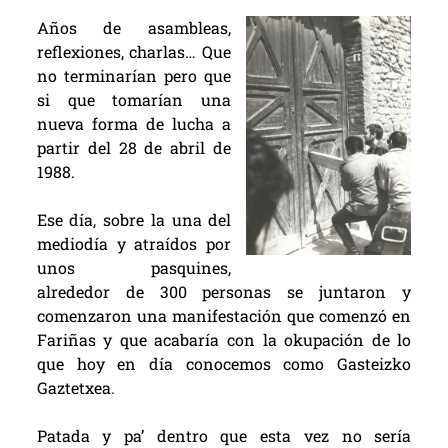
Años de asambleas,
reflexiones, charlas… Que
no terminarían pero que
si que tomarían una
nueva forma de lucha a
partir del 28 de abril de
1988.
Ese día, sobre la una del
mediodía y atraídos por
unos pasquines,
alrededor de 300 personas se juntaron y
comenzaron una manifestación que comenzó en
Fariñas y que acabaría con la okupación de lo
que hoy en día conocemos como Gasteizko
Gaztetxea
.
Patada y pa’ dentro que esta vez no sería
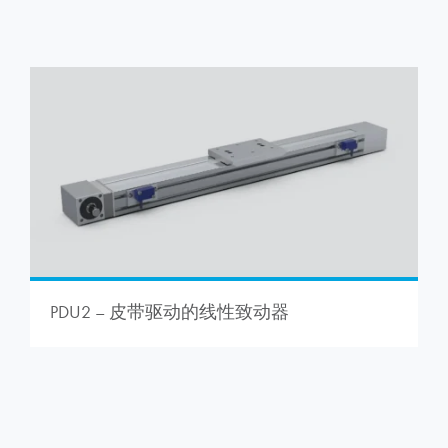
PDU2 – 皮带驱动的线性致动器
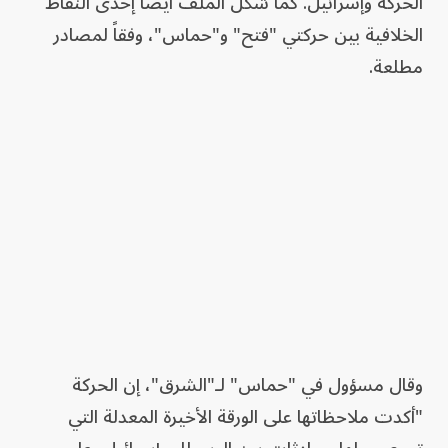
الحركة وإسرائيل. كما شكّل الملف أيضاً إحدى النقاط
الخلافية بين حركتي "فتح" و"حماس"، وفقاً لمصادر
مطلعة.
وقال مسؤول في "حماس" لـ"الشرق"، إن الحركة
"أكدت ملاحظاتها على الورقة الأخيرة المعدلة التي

———

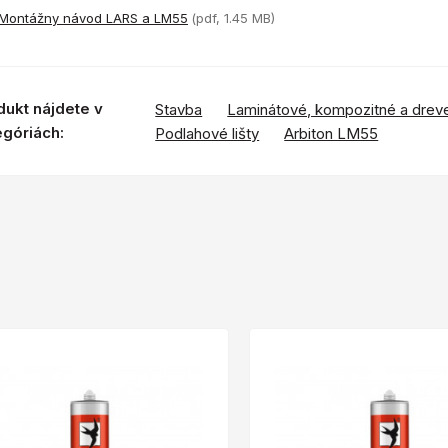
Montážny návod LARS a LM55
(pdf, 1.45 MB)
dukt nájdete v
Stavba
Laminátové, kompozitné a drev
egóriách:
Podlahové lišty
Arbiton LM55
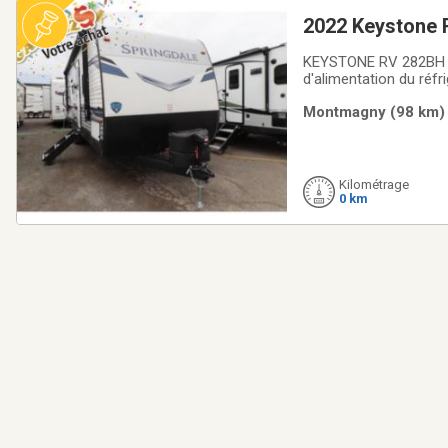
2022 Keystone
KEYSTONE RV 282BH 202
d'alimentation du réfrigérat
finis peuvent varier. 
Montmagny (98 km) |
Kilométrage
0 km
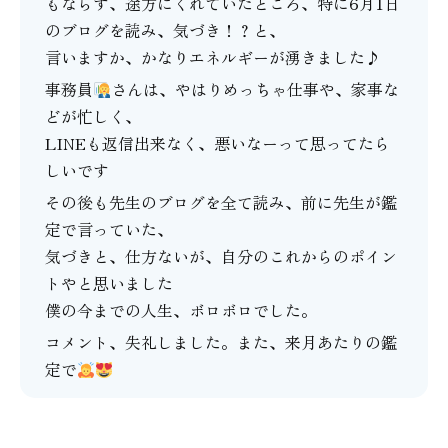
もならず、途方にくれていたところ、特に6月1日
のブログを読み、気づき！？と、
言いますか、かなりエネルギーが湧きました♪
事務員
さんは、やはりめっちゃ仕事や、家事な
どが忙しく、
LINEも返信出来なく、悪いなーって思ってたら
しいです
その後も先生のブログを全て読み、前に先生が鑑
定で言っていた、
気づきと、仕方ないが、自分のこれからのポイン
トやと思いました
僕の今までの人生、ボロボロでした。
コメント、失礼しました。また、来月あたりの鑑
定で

———

For every line of the entries holding the string "حماس", add one to a tally; give the final figure only.

- **WORKED SOLUTION**
2